After this series of slow dissolves into each other's films, we walked to the Vancouver Playhouse, entering through the stage door entrance at the back and gathering in the downstairs recital hall. There a camera was set up. But it didn't roll footage surreptitiously captured during our earlier wanders. Instead, our guide lifted the shutter and projected a single square of white light upon the wall, inviting each of us in turn to sit down in the chair positioned below the light, close our eyes, and recount to the group a scene from our movies. The scenes were alternately funny, moving, elliptical, and surreal, but never boring.

At the end, we celebrated twenty movie premieres with a glass of champagne, toasting the many private dramas that happen all around us in public.


PuSh 2015: The Road Forward

When Marie Clements' The Road Forward played Club PuSh for one night only as part of the 2013 PuSh Festival I ended my blog post on that performance by noting that the show needed to come back and be seen by a larger audience. Mercifully, PuSh AED Norman Armour got the message and at this year's Festival the work returns for a three night run at the York Theatre on Commercial Drive, in a co-presentation with The Cultch and Touchstone Theatre.

First presented as a ten-minute multi-media installation at the Aboriginal Pavilion during the Vancouver 2010 Cultural Olympiad, the work has developed over the past five years into a full-length theatrical concert. Or is it a rock musical? An illustrated song cycle? As Clements noted earlier in the day in conversation with me on the Cultch's Historic Theatre stage, she doesn't worry too much about generic categories. What's most important is the story that needs to be told; it's the story that dictates the form.

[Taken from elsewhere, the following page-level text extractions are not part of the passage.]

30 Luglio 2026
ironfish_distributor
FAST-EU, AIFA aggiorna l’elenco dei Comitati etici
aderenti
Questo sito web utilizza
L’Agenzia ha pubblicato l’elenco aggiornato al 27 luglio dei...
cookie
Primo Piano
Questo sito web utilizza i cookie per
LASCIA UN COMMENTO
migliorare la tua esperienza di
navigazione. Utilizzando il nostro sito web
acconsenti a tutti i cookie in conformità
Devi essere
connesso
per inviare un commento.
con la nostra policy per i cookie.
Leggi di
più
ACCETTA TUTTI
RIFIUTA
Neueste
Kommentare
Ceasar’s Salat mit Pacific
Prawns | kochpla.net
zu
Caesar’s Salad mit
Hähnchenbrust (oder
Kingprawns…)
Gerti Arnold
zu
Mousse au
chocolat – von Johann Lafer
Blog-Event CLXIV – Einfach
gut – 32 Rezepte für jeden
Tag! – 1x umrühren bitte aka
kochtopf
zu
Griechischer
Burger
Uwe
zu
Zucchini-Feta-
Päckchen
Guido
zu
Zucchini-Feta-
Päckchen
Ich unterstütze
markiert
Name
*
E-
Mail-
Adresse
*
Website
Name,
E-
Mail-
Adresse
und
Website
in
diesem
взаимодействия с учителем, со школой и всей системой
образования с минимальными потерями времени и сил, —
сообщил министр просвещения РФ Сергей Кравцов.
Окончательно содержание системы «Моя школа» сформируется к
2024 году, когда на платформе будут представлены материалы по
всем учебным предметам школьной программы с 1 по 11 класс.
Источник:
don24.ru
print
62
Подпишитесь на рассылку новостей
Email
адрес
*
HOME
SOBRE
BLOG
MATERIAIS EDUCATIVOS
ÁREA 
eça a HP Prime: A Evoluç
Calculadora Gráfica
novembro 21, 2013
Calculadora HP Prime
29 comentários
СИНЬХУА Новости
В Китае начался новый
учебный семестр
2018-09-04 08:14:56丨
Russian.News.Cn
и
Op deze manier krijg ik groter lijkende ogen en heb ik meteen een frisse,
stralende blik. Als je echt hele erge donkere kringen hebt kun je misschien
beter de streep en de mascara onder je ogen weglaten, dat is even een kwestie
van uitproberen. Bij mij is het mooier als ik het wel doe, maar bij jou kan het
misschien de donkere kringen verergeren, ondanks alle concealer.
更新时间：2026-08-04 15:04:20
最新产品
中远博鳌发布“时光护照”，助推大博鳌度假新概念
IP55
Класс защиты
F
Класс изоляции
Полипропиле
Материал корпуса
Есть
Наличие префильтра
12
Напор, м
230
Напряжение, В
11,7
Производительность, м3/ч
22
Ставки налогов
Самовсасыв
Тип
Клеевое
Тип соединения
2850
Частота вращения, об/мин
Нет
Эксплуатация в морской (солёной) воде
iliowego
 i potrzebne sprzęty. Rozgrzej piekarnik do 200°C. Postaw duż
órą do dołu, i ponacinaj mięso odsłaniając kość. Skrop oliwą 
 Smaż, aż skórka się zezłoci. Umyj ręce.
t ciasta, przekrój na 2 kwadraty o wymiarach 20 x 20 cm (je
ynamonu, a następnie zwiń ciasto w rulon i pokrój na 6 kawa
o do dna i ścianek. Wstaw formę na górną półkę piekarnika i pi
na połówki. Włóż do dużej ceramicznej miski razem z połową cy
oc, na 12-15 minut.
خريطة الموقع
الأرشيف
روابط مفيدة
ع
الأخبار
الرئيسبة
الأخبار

In the case of The Road Forward, the story is based on Clements' research into the archives of the Native Brotherhood (and Sisterhood) of British Columbia (NBCC), formed in 1931 and Canada's oldest active advocacy group on First Nations issues. In particular, Clements was astounded to discover and read through back issues of the NBCC's newspaper, The Native Voice, which became a powerful mouthpiece for and documentary record of Indigenous social justice activism--and not just along the coast of BC, but across Canada and the Americas. Video projections of scanned pages from The Native Voice appear throughout the evening and it is both astounding to see what the NBCC was fighting for 50 years ago and dispiriting to see what battles have yet to be fully won today.

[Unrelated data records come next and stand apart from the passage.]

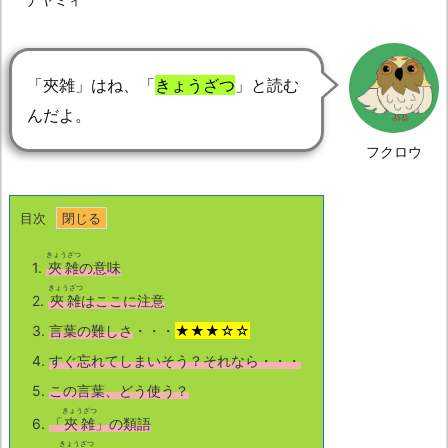
「夾雑」はね、「
きょうざつ
」と読む
んだよ。
フクロウ
目次
きょうざつ
1.
夾雑
の意味
きょうざつ
2.
夾雑
はここに注意
3.
言葉の難しさ
・・・
★★★☆☆
4.
すぐ忘れてしまいそう？それなら・・・
5.
この言葉、どう使う？
きょうざつ
6.
「
夾雑
」の類語
きょうざつ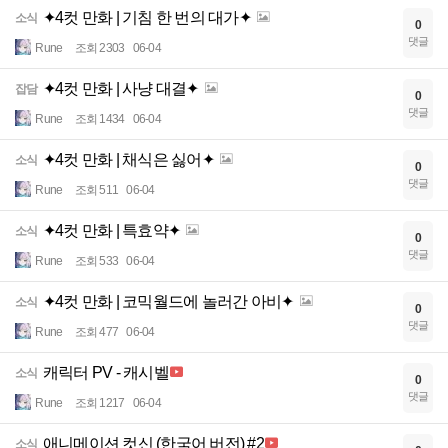
✦4컷 만화 | 기침 한 번의 대가✦
소식
0
댓글
Rune
조회 2303
06-04
✦4컷 만화 | 사냥 대결✦
잡담
0
댓글
Rune
조회 1434
06-04
✦4컷 만화 | 채식은 싫어✦
소식
0
댓글
Rune
조회 511
06-04
✦4컷 만화 | 특효약✦
소식
0
댓글
Rune
조회 533
06-04
✦4컷 만화 | 코믹월드에 놀러간 아비✦
소식
0
댓글
Rune
조회 477
06-04
캐릭터 PV - 캐시벨
소식
0
댓글
Rune
조회 1217
06-04
애니메이션 컷신 (한국어 버전) #2
소식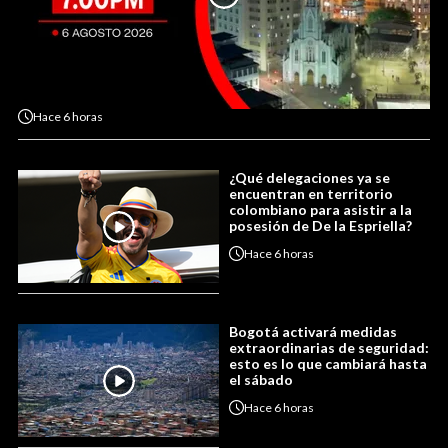
Hace
6 horas
¿Qué delegaciones ya se
encuentran en territorio
colombiano para asistir a la
posesión de De la Espriella?
Hace
6 horas
Bogotá activará medidas
extraordinarias de seguridad:
esto es lo que cambiará hasta
el sábado
Hace
6 horas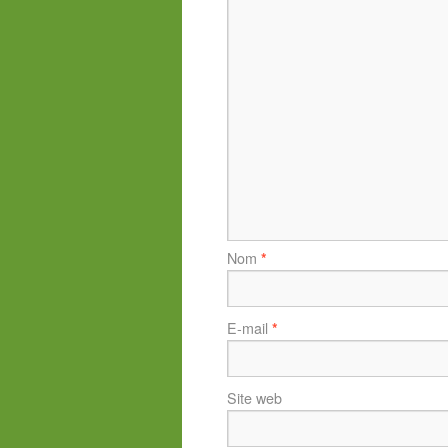
Nom
*
E-mail
*
Site web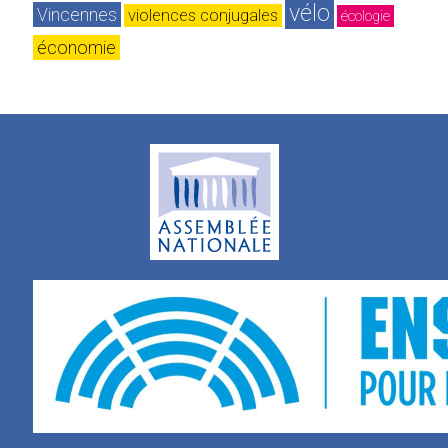
vélo
Vincennes
violences conjugales
écologie
économie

Working with lead composer and musical director Jennifer Kreisberg, Clements, as writer, director and producer, has turned this history into a series of nineteen songs that marry celebration and lament, resistance and requiem, all with a driving drum beat that announces unambiguously Indigenous presence, sovereignty and futurity. This is also represented for us generationally on stage, with the cast of seventeen comprised of elders (for example, Latash Maurice Nahanee and Delhia Nahanee, of the Squamish and Nisga'a nations), their direct descendants (Amanda Nahaneee and Marissa Nahanee), and a wider network of relations. (Regrettably, Kreisberg's son Wakinyan RedShirt was ill with a fever and could not perform alongside his mother.)

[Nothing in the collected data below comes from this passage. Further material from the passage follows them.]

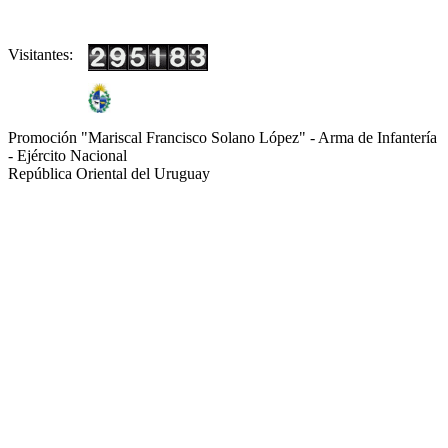
Visitantes:
Promoción "Mariscal Francisco Solano López" - Arma de Infantería
- Ejército Nacional
República Oriental del Uruguay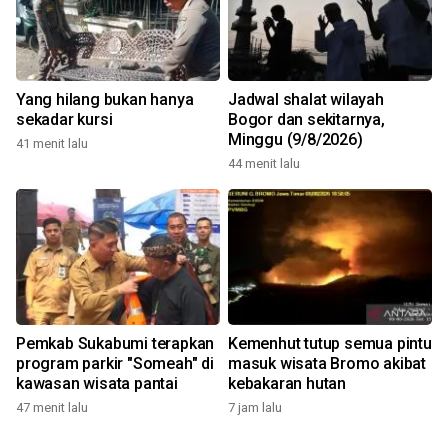
Yang hilang bukan hanya
Jadwal shalat wilayah
sekadar kursi
Bogor dan sekitarnya,
Minggu (9/8/2026)
41 menit lalu
44 menit lalu
Pemkab Sukabumi terapkan
Kemenhut tutup semua pintu
program parkir "Someah" di
masuk wisata Bromo akibat
kawasan wisata pantai
kebakaran hutan
47 menit lalu
7 jam lalu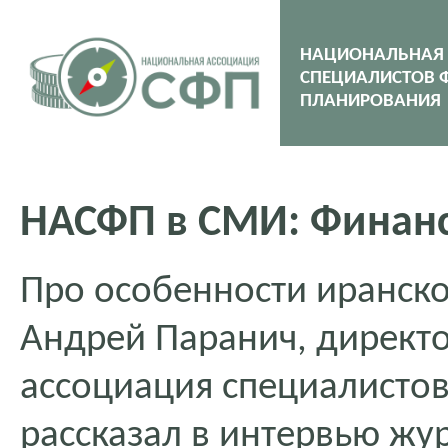
НАЦИОНАЛЬНАЯ
СПЕЦИАЛИСТОВ 
ПЛАНИРОВАНИЯ
НАСФП в СМИ: Финан
Про особенности иранск
Андрей Паранич, директ
ассоциация специалисто
рассказал в интервью жу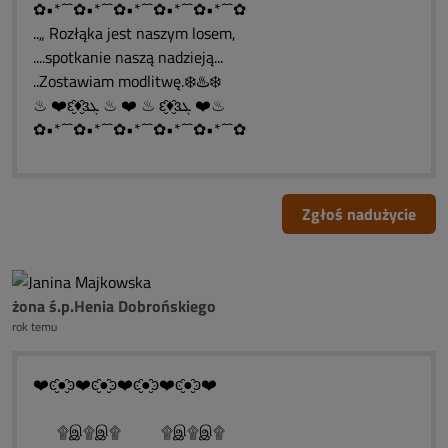
✿•*´¯`✿•*´¯`✿•*´¯`✿•*´¯`✿•*´¯`✿
..„ Rozłąka jest naszym losem,
....spotkanie naszą nadzieją...
..Zostawiam modlitwę.❄️♨️❄️
♨ ❤️ԑ̮̑♦̮̑ɜܓ ♨ ❤️ ♨ ԑ̮̑♦̮̑ɜܓ ❤️♨
✿•*´¯`✿•*´¯`✿•*´¯`✿•*´¯`✿•*´¯`✿
Zgłoś nadużycie
żona ś.p.Henia Dobrońskiego
rok temu
❤️ͼ̮̑●̮̑ͽ❤️ͼ̮̑●̮̑ͽ❤️ͼ̮̑●̮̑ͽ❤️ͼ̮̑●̮̑ͽ❤️
۩இ۩இ۩ ۩இ۩இ۩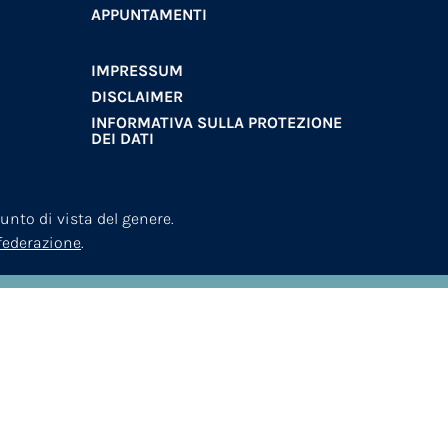
APPUNTAMENTI
IMPRESSUM
DISCLAIMER
INFORMATIVA SULLA PROTEZIONE
DEI DATI
nto di vista del genere.
nfederazione
.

The size of the cast, though a challenge logistically (they are squeezed even on the larger York Theatre stage), reflects Clements' commitment to marshalling and presenting to audiences the wealth of Indigenous performance talent from across the Americas. The heart and soul of this particular group are the three magnificent divas--Kreisberg, Cheri Maracle, and Michelle St. John (Clements' co-artistic director of red diva projects)--whose combined fierceness and vocal power quite literally "take [our] words away" (to paraphrase the song, sung by Russell Wallace, that introduces them). Harkening back to the classic African-American girl groups of the Motown era, this trio likewise sings a blues- and gospel-inflected repertoire of survival in spite of suffering, with each woman being given a thumping solo (Maracle on "This is How it Goes," Kreisberg on "1965" and the tiny St. John bringing down the house on "Thunderstruck") that showcases not just her extraordinary pipes, but also her indomitability of spirit. Kreisberg and Maracle also harmonize in haunting fashion on "My Girl's Song," a mournful lament for the Aboriginal girls and women who have been murdered or gone missing along BC's Highway of Tears. I would be remiss if I did not mention the groovy vocalizations of the trio on the classic Patti Labelle anthem "Lady Marmalade," which had me bopping my head and tapping my feet in absolute delight. A shout out as well to bassist Shakti Hayes, who takes a turn at the microphone for "Good God," a bitterly ironic ode to the religious indoctrination generations of Indigenous children were subjected to as part of the Residential School system in Canada.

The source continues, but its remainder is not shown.